Calling family.keys() and the other dict methods doesn’t return a list. It returns what is called a view object.
Dictionaries are mutable, so they can be changed in-place.
family['cat'] = 'snowball' # add a new entry
family['cat'] = 'snowball ii' # edit an existing entry
del family['cat'] # delete an entry
family['kids'] = ['bart', 'lisa'] # dictionary value can be a list
family.pop('dad') # remove an entry and return the value ('homer')
family.update({'baby':'maggie', 'grandpa':'abe'}) # add multiple entries
Accessing values via indexing and using the get() method:
family['mom'] # returns 'marge'
family.get('mom') # equivalent
family['grandma'] # throws an error since the key does not exist
family.get('grandma') # returns None instead
family.get('grandma', 'not found') # returns 'not found' (the default)

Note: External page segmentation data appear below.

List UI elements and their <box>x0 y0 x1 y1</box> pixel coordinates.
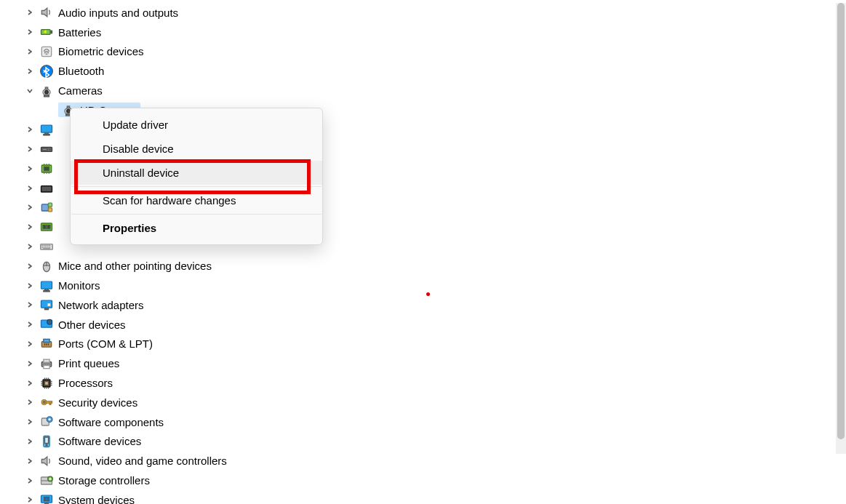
chevron-right-icon[interactable] <box>25 47 35 57</box>
tree-item-label: Software devices <box>58 435 141 447</box>
chevron-right-icon[interactable] <box>25 144 35 154</box>
chevron-right-icon[interactable] <box>25 359 35 369</box>
svg-rect-26 <box>43 225 46 229</box>
svg-rect-23 <box>49 204 52 207</box>
svg-rect-7 <box>44 95 49 96</box>
chevron-right-icon[interactable] <box>25 476 35 486</box>
chevron-right-icon[interactable] <box>25 222 35 232</box>
svg-text:?: ? <box>49 320 51 324</box>
menu-item-disable-device[interactable]: Disable device <box>71 137 322 161</box>
imaging-icon <box>39 200 54 215</box>
menu-item-update-driver[interactable]: Update driver <box>71 113 322 137</box>
svg-rect-39 <box>44 339 49 342</box>
svg-point-3 <box>41 65 53 77</box>
chevron-right-icon[interactable] <box>25 281 35 291</box>
chevron-right-icon[interactable] <box>25 378 35 388</box>
monitor-blue-icon <box>39 122 54 137</box>
chevron-right-icon[interactable] <box>25 339 35 349</box>
drive-icon <box>39 142 54 156</box>
tree-item-label: Batteries <box>58 26 101 39</box>
menu-item-properties[interactable]: Properties <box>71 216 322 240</box>
mouse-icon <box>39 259 54 273</box>
svg-rect-57 <box>44 497 49 501</box>
keyboard-icon <box>39 239 54 254</box>
bluetooth-icon <box>39 64 54 79</box>
tree-item-label: Network adapters <box>58 299 144 311</box>
chevron-down-icon[interactable] <box>25 86 35 96</box>
chevron-right-icon[interactable] <box>25 397 35 407</box>
svg-point-5 <box>45 90 49 94</box>
chevron-right-icon[interactable] <box>25 300 35 310</box>
context-menu[interactable]: Update driverDisable deviceUninstall dev… <box>70 108 323 245</box>
svg-point-46 <box>43 401 45 404</box>
chevron-right-icon[interactable] <box>25 7 35 17</box>
tree-item[interactable]: Processors <box>25 373 846 393</box>
hid-icon <box>39 181 54 196</box>
chevron-right-icon[interactable] <box>25 164 35 174</box>
chevron-right-icon[interactable] <box>25 319 35 329</box>
board-icon <box>39 220 54 234</box>
menu-item-uninstall-device[interactable]: Uninstall device <box>71 161 322 185</box>
svg-rect-42 <box>44 365 49 368</box>
chevron-right-icon[interactable] <box>25 66 35 76</box>
tree-item[interactable]: Batteries <box>25 23 846 42</box>
chevron-right-icon[interactable] <box>25 183 35 193</box>
tree-item[interactable]: Software devices <box>25 432 846 452</box>
tree-item[interactable]: Storage controllers <box>25 471 846 490</box>
annotation-dot <box>426 292 430 296</box>
svg-rect-17 <box>42 148 47 151</box>
tree-item[interactable]: Biometric devices <box>25 42 846 62</box>
tree-item[interactable]: Audio inputs and outputs <box>25 3 846 23</box>
tree-item-label: Mice and other pointing devices <box>58 260 212 272</box>
svg-rect-30 <box>41 281 52 289</box>
tree-item[interactable]: Bluetooth <box>25 61 846 81</box>
tree-item[interactable]: Mice and other pointing devices <box>25 256 846 276</box>
tree-item-label: Audio inputs and outputs <box>58 7 178 19</box>
svg-rect-10 <box>67 106 69 108</box>
chevron-right-icon[interactable] <box>25 417 35 427</box>
menu-separator <box>71 186 322 187</box>
chevron-right-icon[interactable] <box>25 124 35 135</box>
chevron-right-icon[interactable] <box>25 27 35 37</box>
tree-item[interactable]: Print queues <box>25 353 846 373</box>
svg-point-53 <box>46 444 47 446</box>
svg-rect-34 <box>45 308 49 310</box>
tree-item[interactable]: Cameras <box>25 81 846 100</box>
svg-rect-22 <box>41 204 48 211</box>
tree-item[interactable]: Sound, video and game controllers <box>25 451 846 471</box>
tree-item[interactable]: Software components <box>25 412 846 432</box>
svg-rect-48 <box>49 403 51 405</box>
firmware-icon <box>39 161 54 176</box>
svg-rect-6 <box>45 87 47 89</box>
tree-item[interactable]: System devices <box>25 490 846 504</box>
tree-item-label: Biometric devices <box>58 45 144 57</box>
svg-rect-32 <box>44 290 49 291</box>
svg-rect-12 <box>41 125 52 132</box>
device-tree[interactable]: Audio inputs and outputsBatteriesBiometr… <box>0 0 846 504</box>
tree-item[interactable]: Security devices <box>25 393 846 412</box>
tree-item[interactable]: Monitors <box>25 276 846 295</box>
chevron-right-icon[interactable] <box>25 202 35 212</box>
svg-point-16 <box>49 149 51 151</box>
tree-item[interactable]: ?Other devices <box>25 315 846 335</box>
chevron-right-icon[interactable] <box>25 495 35 504</box>
tree-item[interactable]: Network adapters <box>25 295 846 315</box>
menu-item-scan-for-hardware-changes[interactable]: Scan for hardware changes <box>71 188 322 212</box>
chevron-right-icon[interactable] <box>25 436 35 447</box>
tree-item-label: Security devices <box>58 396 137 409</box>
chevron-right-icon[interactable] <box>25 456 35 466</box>
scrollbar-vertical[interactable] <box>836 3 846 454</box>
other-icon: ? <box>39 317 54 332</box>
tree-item-label: Other devices <box>58 319 126 331</box>
chevron-right-icon[interactable] <box>25 261 35 271</box>
speaker-icon <box>39 454 54 468</box>
chevron-right-icon[interactable] <box>25 241 35 252</box>
svg-rect-24 <box>49 208 52 212</box>
camera-icon <box>39 84 54 98</box>
tree-item-label: Processors <box>58 377 113 389</box>
speaker-icon <box>39 5 54 20</box>
svg-rect-19 <box>44 167 49 170</box>
scrollbar-thumb[interactable] <box>837 3 845 439</box>
tree-item[interactable]: Ports (COM & LPT) <box>25 335 846 354</box>
menu-separator <box>71 214 322 215</box>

Accessing lists in dictionaries:
family['kids'][0] # returns 'bart'
family['kids'].remove('lisa') # removes 'lisa'
String substitution usind dicts:
'youngest child is %(baby)s' % family # returns 'youngest child is maggie'
Sets
properties: unordered, iterable, mutable, can contain multiple data types
Sets are like dictionaries with just keys. They also use the curly braces in their definition. That’s why you can’t create an empty set with {}, which would return an emtpy dict.
empty_set = set()
bool(empty_set) # is False
Sets with values in them:
languages = {'python', 'r', 'java'} # create a set directly
snakes = set(['cobra', 'viper', 'python']) # create a set from a list
Examine a set:
len(languages) # returns 3
'python' in languages # returns True
Set oprations:
languages & snakes # returns intersection: {'python'}
languages | snakes # returns union: {'cobra', 'r', 'java', 'viper', 'python'}
languages - snakes # returns set difference: {'r', 'java'}
snakes - languages # returns set difference: {'cobra', 'viper'}
Modify a set. Sets are mutable and thus can be altered in-place:
languages.add('sql') # add a new element
languages.add('r') # try to add an existing element (ignored, no error)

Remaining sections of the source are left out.